All of the advertising figures interviewed in "Copy" are in The One Club's Creative Hall of Fame, according to Warlick. "These people are very, very private," she pointed out. "These were very rare interviews. They are totally inundated with requests (from) people seeking jobs and (from) clients and they have to retain a certain amount of privacy to keep their sense of self."

"Advertising is anonymous, which is kind of interesting," Pray observed. "It's the one art form where you don't put your name on it."

"And that's the whole purpose of the Creative Hall of Fame," Warlick said. "It's a lifetime achievement (award) for a few really special individuals. It's a very, very difficult process (of creating) for these people, but they just extend themselves every day. I mean, sure it is for commerce, but it's no less creative than many other fine arts that get recognized. As (someone has) said, 'It's art for commerce.'"
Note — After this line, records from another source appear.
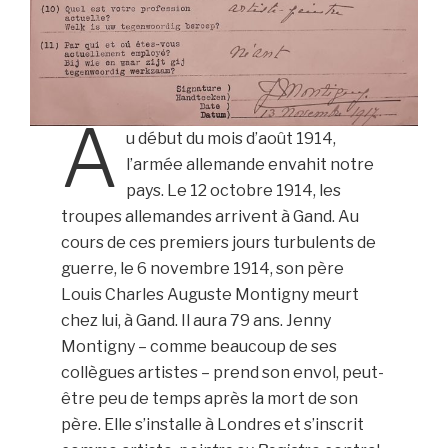
A
u début du mois d’août 1914,
l’armée allemande envahit notre
pays. Le 12 octobre 1914, les
troupes allemandes arrivent à Gand. Au
cours de ces premiers jours turbulents de
guerre, le 6 novembre 1914, son père
Louis Charles Auguste Montigny meurt
chez lui, à Gand. Il aura 79 ans. Jenny
Montigny – comme beaucoup de ses
collègues artistes – prend son envol, peut-
être peu de temps après la mort de son
père. Elle s’installe à Londres et s’inscrit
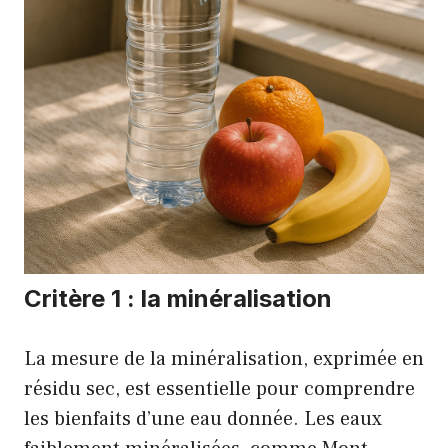
Critère 1 : la minéralisation
La mesure de la minéralisation, exprimée en
résidu sec, est essentielle pour comprendre
les bienfaits d’une eau donnée. Les eaux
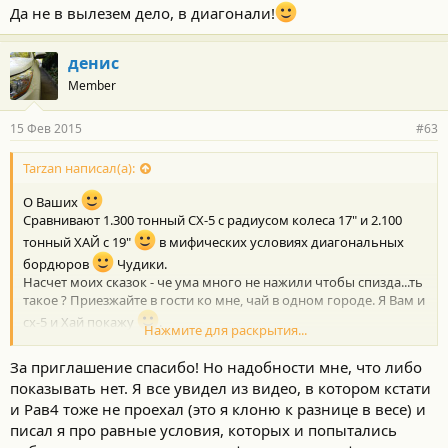
тачки и убедитесь кто как вылезет быстрее.
Да не в вылезем дело, в диагонали!
денис
Member
15 Фев 2015
#63
Tarzan написал(а):
О Ваших
Сравнивают 1.300 тонный СХ-5 с радиусом колеса 17" и 2.100
тонный ХАЙ с 19"
в мифических условиях диагональных
бордюров
Чудики.
Насчет моих сказок - че ума много не нажили чтобы спизда...ть
такое ? Приезжайте в гости ко мне, чай в одном городе. Я Вам и
сх-5 и Хай покажу
.
Нажмите для раскрытия...
Скатаемся в Дедовск на лесную трассу, засадим в сугробы обе
тачки и убедитесь кто как вылезет быстрее.
За приглашение спасибо! Но надобности мне, что либо
показывать нет. Я все увидел из видео, в котором кстати
и Рав4 тоже не проехал (это я клоню к разнице в весе) и
писал я про равные условия, которых и попытались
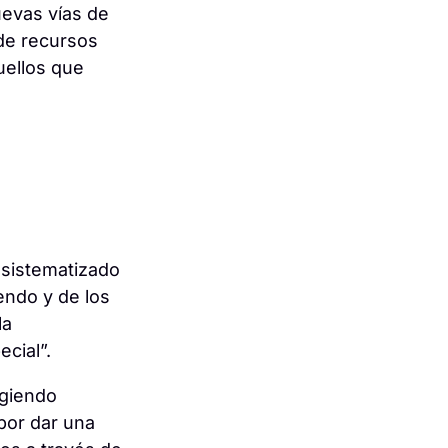
evas vías de
de recursos
uellos que
 sistematizado
endo y de los
la
cial”.
ogiendo
 por dar una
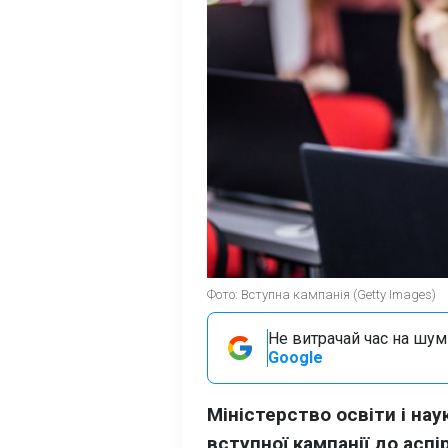
Фото: Вступна кампанія (Getty Images)
Не витрачай час на шум!
Google
Міністерство освіти і нау
вступної кампанії до асп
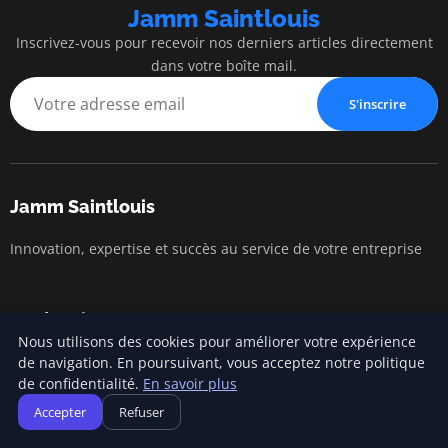
Jamm Saintlouis
Inscrivez-vous pour recevoir nos derniers articles directement
dans votre boîte mail.
S'inscrire
Jamm Saintlouis
Innovation, expertise et succès au service de votre entreprise
Catégories
Nous utilisons des cookies pour améliorer votre expérience
de navigation. En poursuivant, vous acceptez notre politique
Gestion financière
de confidentialité.
En savoir plus
Lancement d'entreprise
Accepter
Refuser
Marketing entrepreneurial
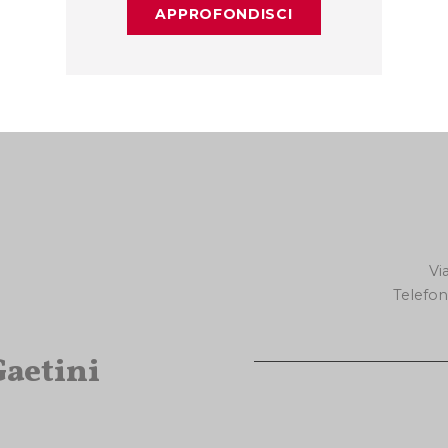
APPROFONDISCI
Vi
Telefo
Gaetini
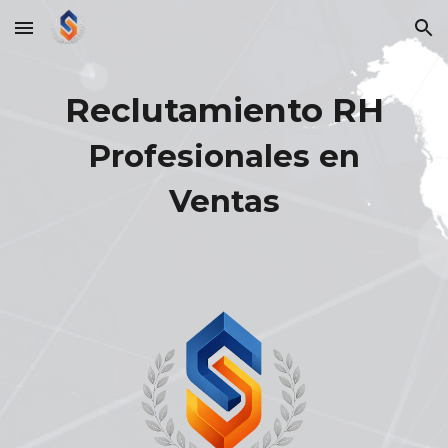
Skip to main content
Skip to navigation
Reclutamiento RH
Profesionales en
Ventas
We're living now with a heightened sense of awareness of advertising thanks to the success of "Mad Men," which won the Golden Globe for best television series-drama in both 2008 and '09 and most recently won the Screen Actors Guild's award for best drama series ensemble. "We've been working on this film for over four years," Warlick said. "I think the time is right for us right now. Everybody seems to be very polemic about 'Mad Men.'"

"I've had some people say, 'Oh, of course, you're doing something on advertising because of 'Mad Men,'" Pray added. "What's funny is that (with) the people in the movie who came up to Sundance -- we had five or six of them up there at the premiere -- the first question from the audience was, What do you guys think about 'Mad Men?'"

How did they respond? "Almost to a name they basically felt that, first of all, 'It's not about advertising. It's just a great series," he replied. " In other words, they respected it as a show (and) as drama quite a lot, but not one of them thought it had anything to do with advertising in the sense of, 'This isn't really how we work. This isn't what we do.' It's kind of reflecting almost the old school of advertising that the Creative Revolution did away with or tried to. It was interesting (that) they were quite defensive on that point. Maybe as the series goes further into the '60s and '70s they'll start seeing themselves more."

"I think that they do agree that's what they were revolting against," Warlick noted.

"Our movie is about the Creative Revolution, which is largely attributed to Doyle Dane Bernbach and Bill Bernbach especially, and the people who are influenced by that," Pray explained. "A few people have asked, 'How come David Ogilvy's not in the movie? Or how come Leo Burnett and other major names in advertising history (aren't included)?' The fact is it's pretty simple and it also reflects who's still living in The One Club Hall of Fame, as well, which is sort of a separate issue. Obviously, it's hard to interview people who are deceased. But, the way I've looked at it is, this film starts where the Creative Revolution started.

"You have some people in the movie like George Lois ('I Want My MTV'), Mary Wells ('I Love New York') and Phyllis Robinson (Polaroid, Clairol, Levy's Bread) who are right in the dead center of that revolution. And then you have the people who were inspired by them. So you meet some of the West Coast people like Hal Riney, who started in San Francisco, and Lee Clow, who was out in L.A. with Chiat Day. Every person in the movie you can trace to that (Creative Revolution)."

Looking back at the film's interviews, Pray told me, "The one interview that really stands out to me is the Hal Riney interview -- not just because he died in April, but there's something about some of these interviews where (people like Riney) had never been interviewed before and they just kind of unloaded on my camera. It was so special. There was something really rare about having time with them and having them step back for the first time ever and really talk."